_SOURCE DATA:_
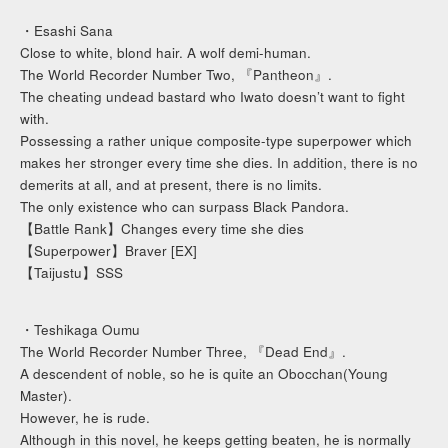
・Esashi Sana
Close to white, blond hair. A wolf demi-human.
The World Recorder Number Two, 『Pantheon』.
The cheating undead bastard who Iwato doesn’t want to fight
with.
Possessing a rather unique composite-type superpower which
makes her stronger every time she dies. In addition, there is no
demerits at all, and at present, there is no limits.
The only existence who can surpass Black Pandora.
【Battle Rank】Changes every time she dies
【Superpower】Braver [EX]
【Taijustu】SSS
・Teshikaga Oumu
The World Recorder Number Three, 『Dead End』.
A descendent of noble, so he is quite an Obocchan(Young
Master).
However, he is rude.
Although in this novel, he keeps getting beaten, he is normally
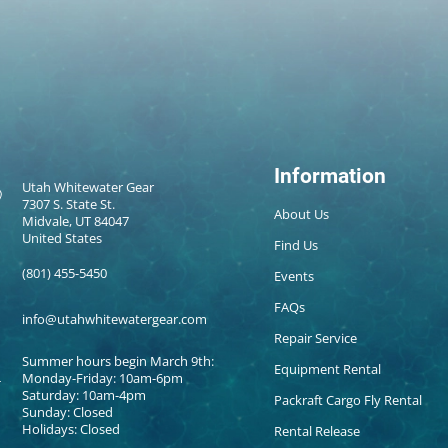
Information
Utah Whitewater Gear
7307 S. State St.
About Us
Midvale, UT 84047
United States
Find Us
(801) 455-5450
Events
FAQs
info@utahwhitewatergear.com
Repair Service
Summer hours begin March 9th:
Equipment Rental
Monday-Friday: 10am-6pm
Saturday: 10am-4pm
Packraft Cargo Fly Rental
Sunday: Closed
Holidays: Closed
Rental Release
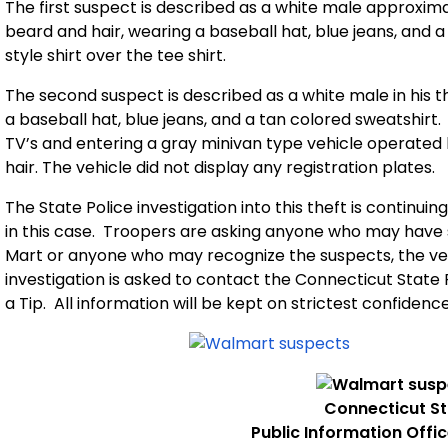
The first suspect is described as a white male approximatel
beard and hair, wearing a baseball hat, blue jeans, and a
style shirt over the tee shirt.
The second suspect is described as a white male in his thir
a baseball hat, blue jeans, and a tan colored sweatshirt.
TV’s and entering a gray minivan type vehicle operated b
hair. The vehicle did not display any registration plates.
The State Police investigation into this theft is continu
in this case.
Troopers are asking anyone
who may have s
Mart or anyone who may recognize the suspects, the veh
investigation is asked to contact the Connecticut State 
a Tip.
All information will be kept on strictest confidence
Connecticut
St
Public Information Offi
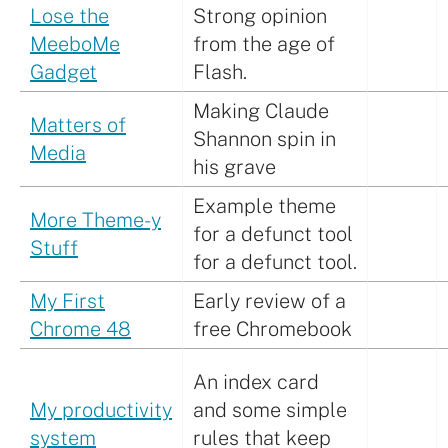
Lose the
Strong opinion
MeeboMe
from the age of
Gadget
Flash.
Making Claude
Matters of
Shannon spin in
Media
his grave
Example theme
More Theme-y
for a defunct tool
Stuff
for a defunct tool.
My First
Early review of a
Chrome 48
free Chromebook
An index card
My productivity
and some simple
system
rules that keep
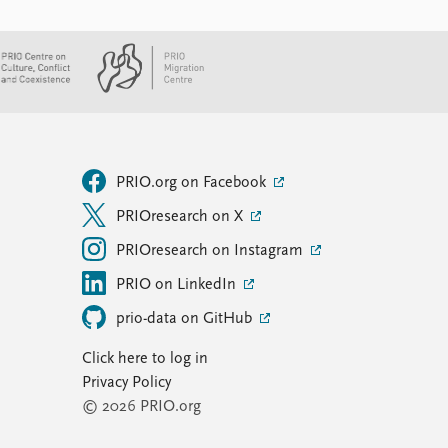
PRIO.org on Facebook
PRIOresearch on X
PRIOresearch on Instagram
PRIO on LinkedIn
prio-data on GitHub
Click here to log in
Privacy Policy
© 2026 PRIO.org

_WHAT YOU ARE ASKED TO DO:_ Please go through the data above and copy every line that has the word "there".

_RESULT OF THIS TASK:_
makes her stronger every time she dies. In addition, there is no
demerits at all, and at present, there is no limits.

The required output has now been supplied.